Survie

La jurisprudence Denis Robert

(mis en ligne le 3 mai 2011) - Alice Primo

Le 3 février, la Cour de cassation
a consacré la victoire finale de
Denis Robert et de son éditeur Les
Arènes sur la Chambre de compensation
luxembourgeoise Clearstream, au terme
de dix ans de harcèlement judiciaire et
médiatique : si 600 journalistes avaient
envoyé leur carte de presse en soutien, de
puissants médias s’étaient fait le relais
d’une cabale visant à discréditer un travail
d’investigation que la justice reconnaît
aujourd’hui comme sérieux.

Clearstream
se prétendait diffamée par le travail du
journaliste, qui avait notamment mis en
lumière un système de comptes officieux
et de comptes non publiés permettant « le
blanchiment d’argent, en passant par le délit
d’initié, la corruption ou l’évasion fiscale
 »
voire des activités de nature criminelle.

Elle avait multiplié les procédures à son
encontre, pour presque chaque nouvel
article ou interview, ne visant pas forcément
la condamnation mais plutôt l’étouffement :
le principe même de poursuites-bâillons,
que subissent de nombreux lanceurs
d’alertes (comme les chercheurs Christian
Vélot sur les OGM ou Pierre Méneton sur
la surconsommation alimentaire de sel) et
les coauteurs et l’éditeur de l’ouvrage Noir
Canada, poursuivis par la société minière
Barrick Gold qui s’estime diffamée par la
description qui est faite du pillage de l’or
en Afrique.

Cette victoire de Denis Robert
et de ses soutiens est donc une victoire du
journalisme et de la liberté d’expression
sur des adversaires aussi puissants que
Clearstream, qui devra vraisemblablement
s’acquitter de « réparations » vis-à-vis du
journaliste (la Cour d’appel de Lyon devra
prochainement en fixer les modalités).

Mais en validant le travail de Denis Robert,
la Cour de cassation confirme (pour celles
et ceux qui s’étaient permis d’en douter)
les perspectives qu’ouvraient les ouvrages
« Révélation$ » (2001) et « La boîte noi­re » (2002).

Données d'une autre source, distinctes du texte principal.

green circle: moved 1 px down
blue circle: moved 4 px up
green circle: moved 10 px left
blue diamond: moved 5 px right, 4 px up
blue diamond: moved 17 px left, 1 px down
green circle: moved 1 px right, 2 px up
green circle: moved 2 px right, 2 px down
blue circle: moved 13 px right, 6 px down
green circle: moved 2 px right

Alors que les financiers ne
cessent de prétendre qu’il est impossible
de suivre les mouvements de capitaux,
et donc de les taxer et de les juguler,
Denis Robert a montré depuis dix ans que
les chambres de compensation sont des
lieux d’enregistrement et de traçabilité de
l’ensemble de ces flux : celles-ci permettent
en effet aux établissements bancaires et aux
institutions financières de se « compenser »
les montants dus les uns aux autres à la
suite de leurs transactions sur les différents
marchés de la planète, et gardent une trace
de ces mouvements de capitaux. Tout passe
par là, c’est donc là qu’il faut agir.

Alors qu’une coalition d’organisations du
monde entier vient de lancer depuis le FSM
de Dakar un appel au G20 pour « mettre fin à
l’opacité financière des paradis fiscaux
 » [1], il
y a là une piste de mise en œuvre concrète.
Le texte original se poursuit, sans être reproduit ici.